__About this exercise__
Your task is to write out the entire listing exactly, omitting its pictures.

__The records__
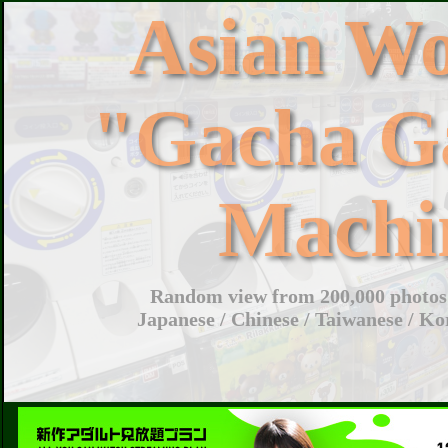
Asian W
"Gacha G
Machi
Random view from 200,000 photos 
Japanese / Chinese / Taiwanese / Ko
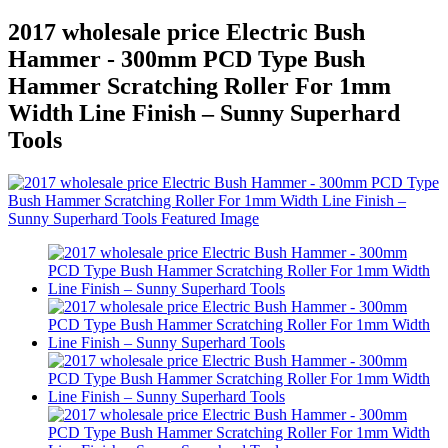
2017 wholesale price Electric Bush
Hammer - 300mm PCD Type Bush
Hammer Scratching Roller For 1mm
Width Line Finish – Sunny Superhard
Tools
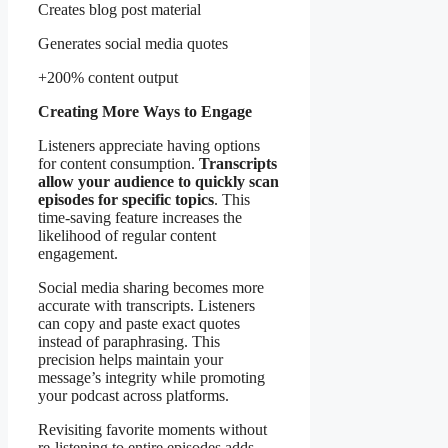
Creates blog post material
Generates social media quotes
+200% content output
Creating More Ways to Engage
Listeners appreciate having options
for content consumption.
Transcripts
allow your audience to quickly scan
episodes for specific topics
. This
time-saving feature increases the
likelihood of regular content
engagement.
Social media sharing becomes more
accurate with transcripts. Listeners
can copy and paste exact quotes
instead of paraphrasing. This
precision helps maintain your
message’s integrity while promoting
your podcast across platforms.
Revisiting favorite moments without
re-listening to entire episodes adds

__Result__
Asian W
"Gacha G
Machi
Random view from 200,000 photos 
Japanese / Chinese / Taiwanese / Ko
2017 wholesale price Electric Bush
Hammer - 300mm PCD Type Bush
Hammer Scratching Roller For 1mm
Width Line Finish – Sunny Superhard
Tools
Creates blog post material
Generates social media quotes
+200% content output
Creating More Ways to Engage
Listeners appreciate having options
for content consumption.
Transcripts
allow your audience to quickly scan
episodes for specific topics
. This
time-saving feature increases the
likelihood of regular content
engagement.
Social media sharing becomes more
accurate with transcripts. Listeners
can copy and paste exact quotes
instead of paraphrasing. This
precision helps maintain your
message’s integrity while promoting
your podcast across platforms.
Revisiting favorite moments without
re-listening to entire episodes adds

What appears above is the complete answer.